The Quest for Seizure Freedom: Epileptogenic tissue mapping with intraoperative electrocorticography

Epilepsy surgert offer the chance of seizure freedom, but only if we can find and remove the exact part of the brain network causing the seizures. Pinpointing the location of epileptic tissue remains challenging. Routine tests such as scalp EEG and MRI are essential but often incomplete: subtle brain abnormalities can be missed, or a visible lesion may not match the true epileptic tissue. Intraoperative electrocorticography (ioECoG) helps to address this gap.
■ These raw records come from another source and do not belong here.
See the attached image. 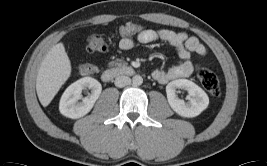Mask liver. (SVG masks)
<instances>
[{
	"instance_id": "obj_1",
	"label": "liver",
	"mask_w": 267,
	"mask_h": 166,
	"mask_svg": "<svg viewBox=\"0 0 267 166\" xmlns=\"http://www.w3.org/2000/svg\"><path fill=\"white\" fill-rule=\"evenodd\" d=\"M70 75L71 62L60 42L46 54L38 70L36 91L42 106L50 104Z\"/></svg>"
}]
</instances>
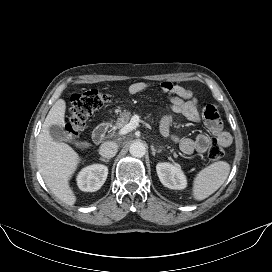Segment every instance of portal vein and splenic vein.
Listing matches in <instances>:
<instances>
[{
    "mask_svg": "<svg viewBox=\"0 0 272 272\" xmlns=\"http://www.w3.org/2000/svg\"><path fill=\"white\" fill-rule=\"evenodd\" d=\"M137 125H138V119L133 118V119H131V121L128 124H126L124 127H122L119 130L118 134L125 135V134L129 133L130 131H132L134 128H136Z\"/></svg>",
    "mask_w": 272,
    "mask_h": 272,
    "instance_id": "1",
    "label": "portal vein and splenic vein"
}]
</instances>
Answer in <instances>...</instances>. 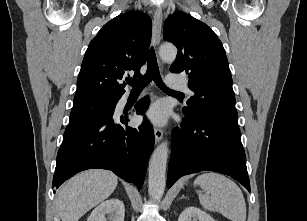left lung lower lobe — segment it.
Returning a JSON list of instances; mask_svg holds the SVG:
<instances>
[{"label": "left lung lower lobe", "instance_id": "obj_1", "mask_svg": "<svg viewBox=\"0 0 307 221\" xmlns=\"http://www.w3.org/2000/svg\"><path fill=\"white\" fill-rule=\"evenodd\" d=\"M205 170L229 175L251 191L240 130L206 114H185L181 128L172 131L167 187Z\"/></svg>", "mask_w": 307, "mask_h": 221}]
</instances>
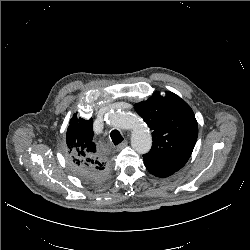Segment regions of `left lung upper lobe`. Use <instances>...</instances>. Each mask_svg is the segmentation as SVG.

IoECoGs are typically recordded using a grid electrode: a flexible sheet of silicone with electrodes placed on the exposed brain. IoECoG recordings are interpreted in real time, allowing the surgical
plan to be adjusted immediately, with the goal of removing as much epileptic tissue as possible while sparing healthy brain areas. The interpretation of ioECoG relies on epileptic biomarkers: spikes and high-frequency
oscillations (HFOs). Spikes are brief discharges indicating irritated tissue but are not always specific for epileptic tissue. HFOs are newer biomarkers that reflect very fast brain activity above 80Hz, divided into ripples (80–250Hz) and fast ripples (250–500Hz). Ripples can occur in both healthy and epileptic tissue, whereas fast ripples are more
specific to epileptic tissue, but they are small in amplitude and often missed.
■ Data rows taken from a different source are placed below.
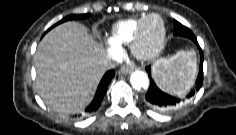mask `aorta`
<instances>
[{
    "label": "aorta",
    "instance_id": "obj_1",
    "mask_svg": "<svg viewBox=\"0 0 236 135\" xmlns=\"http://www.w3.org/2000/svg\"><path fill=\"white\" fill-rule=\"evenodd\" d=\"M130 82L134 89H147L149 86V79L146 73L142 71H135L131 74Z\"/></svg>",
    "mask_w": 236,
    "mask_h": 135
}]
</instances>
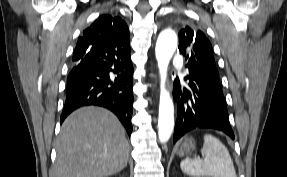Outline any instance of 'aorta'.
I'll return each mask as SVG.
<instances>
[{"instance_id":"1","label":"aorta","mask_w":287,"mask_h":177,"mask_svg":"<svg viewBox=\"0 0 287 177\" xmlns=\"http://www.w3.org/2000/svg\"><path fill=\"white\" fill-rule=\"evenodd\" d=\"M177 35L172 30L160 33L155 47V55L160 72V101L158 117V138L161 143H166L174 129V105L170 93L165 88L169 62L177 48Z\"/></svg>"}]
</instances>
My thesis explores how these biomarkers relate to epileptic tissue, how they can help guide the neurosurgeon, and how new technology can enhance their use. Part I focuses on biological origins. In Chapter 2, ioECoG recordings from patients with low-grade tumors showed that tissue with inflammation markers produced ripples,
suggesting an association between the inflammatory processes and the generation of fast oscillatory activity by the brain. In Chapter 3, I found that in focal cortical dysplasia, spikes and HFOs co-occurred in epileptic areas, forming a more specific fingerprint of epileptogenic tissue than either signal alone. Part II examines clinical applications. In Chapter 4, children who showed cognitive improvement after epilepsy surgery had few remaining fast ripples and a strong reduction in pathological ripples, suggesting that epileptic HFOs relate to cognitive recovery potential. Chapter 5 showed that pausing anesthetic medication uring surgery is safe to perform ioECoG recordings. Part III focuses on new technology in ioECoG. In Chapter 6 ioECoG is introduced into oncological neurosurgery. Based on IoECoG-guided glioma surgeries we demonstrated that residual spikes after tumor removal were associated with seizure recurrence. Importantly, histopathology revealed that brain regions producing spikes were always infiltrated by tumor cells, even when MRI appeared normal, highlighting
spikes as markers of both epileptogenic and infilltrated tissue. Finally, Chapter 7 explores innovations in ioECoG technology. I implemented high-resolution grids with four times more electrodes and demonstrated that this high-resolution grid recorded highly localized spikes and HFOs that were missed by standard grids. These detailed
recordings improved identification of spike onsets.
This thesis shows how ioECoG helps to translate the brain’s electricity into personalized epilepsy care. By incooporate electrophysiology information, we can better identify the faulty wiring and restore balance—bringing us closer to tailored treatments and a future in which more patients live free from seizures.